__Exercise objective__. Below is a listing; retype exactly the lines between the one containing "roteger dispositivos" and the one containing "عدم فشار ناگهانی", inclusive, minus the pictures.

__Extracted entries__.
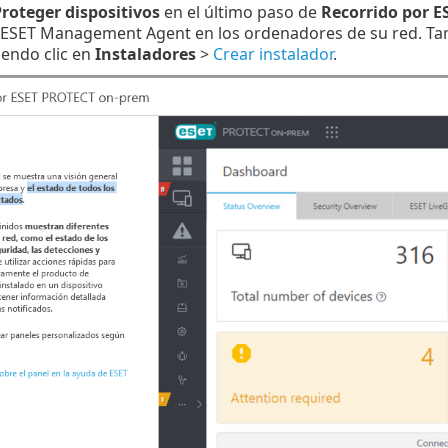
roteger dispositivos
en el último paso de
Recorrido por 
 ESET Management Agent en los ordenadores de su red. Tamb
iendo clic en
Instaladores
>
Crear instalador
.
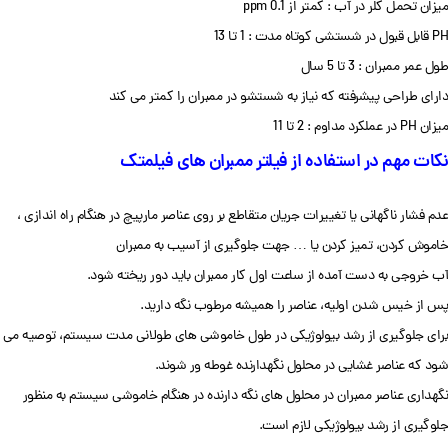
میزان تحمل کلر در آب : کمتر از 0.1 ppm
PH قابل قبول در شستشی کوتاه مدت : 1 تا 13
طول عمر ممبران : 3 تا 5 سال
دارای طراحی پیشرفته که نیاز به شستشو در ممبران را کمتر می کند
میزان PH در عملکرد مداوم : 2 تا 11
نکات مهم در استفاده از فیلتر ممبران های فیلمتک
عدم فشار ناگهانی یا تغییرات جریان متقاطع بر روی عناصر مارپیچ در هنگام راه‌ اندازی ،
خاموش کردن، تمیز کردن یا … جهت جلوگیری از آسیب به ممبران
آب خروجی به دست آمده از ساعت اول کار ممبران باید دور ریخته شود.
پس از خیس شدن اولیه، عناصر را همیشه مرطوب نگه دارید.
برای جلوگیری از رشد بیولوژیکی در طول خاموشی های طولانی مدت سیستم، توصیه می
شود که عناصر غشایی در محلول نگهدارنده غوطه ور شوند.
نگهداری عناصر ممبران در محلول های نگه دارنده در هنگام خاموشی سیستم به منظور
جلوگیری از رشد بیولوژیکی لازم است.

==

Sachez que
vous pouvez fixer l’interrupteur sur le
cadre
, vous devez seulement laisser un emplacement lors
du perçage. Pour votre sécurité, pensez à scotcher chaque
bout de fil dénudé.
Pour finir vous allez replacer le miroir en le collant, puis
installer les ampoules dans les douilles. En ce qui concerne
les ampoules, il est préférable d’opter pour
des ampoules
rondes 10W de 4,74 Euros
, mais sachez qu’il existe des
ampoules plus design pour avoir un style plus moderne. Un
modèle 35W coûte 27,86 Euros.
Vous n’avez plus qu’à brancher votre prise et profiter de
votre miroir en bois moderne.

__Answer for this exercise__.
roteger dispositivos
en el último paso de
Recorrido por 
 ESET Management Agent en los ordenadores de su red. Tamb
iendo clic en
Instaladores
>
Crear instalador
.
میزان تحمل کلر در آب : کمتر از 0.1 ppm
PH قابل قبول در شستشی کوتاه مدت : 1 تا 13
طول عمر ممبران : 3 تا 5 سال
دارای طراحی پیشرفته که نیاز به شستشو در ممبران را کمتر می کند
میزان PH در عملکرد مداوم : 2 تا 11
نکات مهم در استفاده از فیلتر ممبران های فیلمتک
عدم فشار ناگهانی یا تغییرات جریان متقاطع بر روی عناصر مارپیچ در هنگام راه‌ اندازی ،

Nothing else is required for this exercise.